#### [Exercise material]
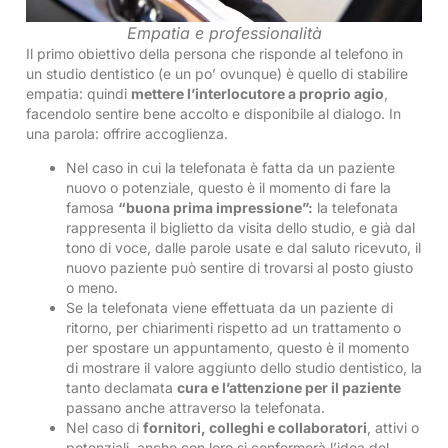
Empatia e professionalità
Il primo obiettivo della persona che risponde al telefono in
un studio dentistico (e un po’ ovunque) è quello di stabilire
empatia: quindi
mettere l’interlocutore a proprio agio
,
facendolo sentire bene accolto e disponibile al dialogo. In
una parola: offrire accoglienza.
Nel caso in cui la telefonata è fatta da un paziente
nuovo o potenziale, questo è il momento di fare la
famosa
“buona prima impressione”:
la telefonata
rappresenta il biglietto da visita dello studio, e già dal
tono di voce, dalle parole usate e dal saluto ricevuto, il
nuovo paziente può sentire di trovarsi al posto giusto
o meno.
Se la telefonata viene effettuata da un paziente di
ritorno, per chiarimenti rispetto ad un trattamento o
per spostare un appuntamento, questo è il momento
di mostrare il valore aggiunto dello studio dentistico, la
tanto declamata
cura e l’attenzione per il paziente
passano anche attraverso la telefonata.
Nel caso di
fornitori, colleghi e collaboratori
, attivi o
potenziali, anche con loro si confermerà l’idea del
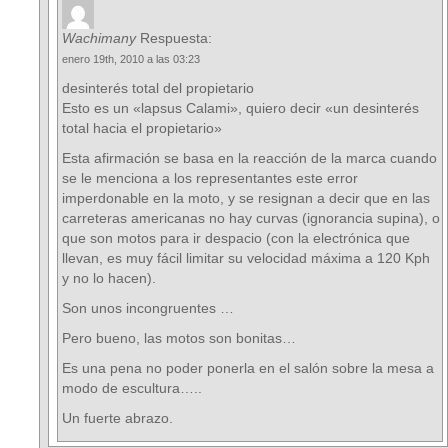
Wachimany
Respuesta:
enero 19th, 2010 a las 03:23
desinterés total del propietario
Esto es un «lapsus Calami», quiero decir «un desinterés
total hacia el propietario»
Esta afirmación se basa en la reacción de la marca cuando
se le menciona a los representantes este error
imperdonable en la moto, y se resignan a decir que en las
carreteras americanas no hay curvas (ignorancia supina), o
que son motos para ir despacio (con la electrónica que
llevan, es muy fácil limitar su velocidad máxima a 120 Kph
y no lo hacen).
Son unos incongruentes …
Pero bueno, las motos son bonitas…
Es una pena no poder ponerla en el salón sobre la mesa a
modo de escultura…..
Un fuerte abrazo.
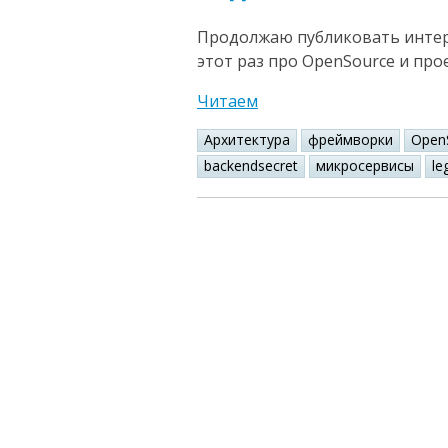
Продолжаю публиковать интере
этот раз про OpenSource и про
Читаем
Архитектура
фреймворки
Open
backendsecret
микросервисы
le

==

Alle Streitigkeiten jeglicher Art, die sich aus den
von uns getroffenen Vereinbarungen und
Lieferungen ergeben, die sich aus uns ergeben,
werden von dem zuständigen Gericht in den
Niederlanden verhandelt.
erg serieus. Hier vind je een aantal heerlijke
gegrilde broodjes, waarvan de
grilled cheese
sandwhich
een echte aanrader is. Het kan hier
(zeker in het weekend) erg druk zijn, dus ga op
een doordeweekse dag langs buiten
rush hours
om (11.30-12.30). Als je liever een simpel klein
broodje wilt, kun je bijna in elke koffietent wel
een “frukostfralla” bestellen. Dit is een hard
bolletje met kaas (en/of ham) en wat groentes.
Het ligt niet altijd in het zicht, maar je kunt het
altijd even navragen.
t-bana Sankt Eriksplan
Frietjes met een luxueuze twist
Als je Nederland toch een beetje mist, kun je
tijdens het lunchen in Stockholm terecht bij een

#### [Assigned task]
Working from the material above, retype exactly the lines from the one with "broodje wilt, kun" through the one with "tijdens het lunchen", both included, and only those lines.

#### [Response area]
broodje wilt, kun je bijna in elke koffietent wel
een “frukostfralla” bestellen. Dit is een hard
bolletje met kaas (en/of ham) en wat groentes.
Het ligt niet altijd in het zicht, maar je kunt het
altijd even navragen.
t-bana Sankt Eriksplan
Frietjes met een luxueuze twist
Als je Nederland toch een beetje mist, kun je
tijdens het lunchen in Stockholm terecht bij een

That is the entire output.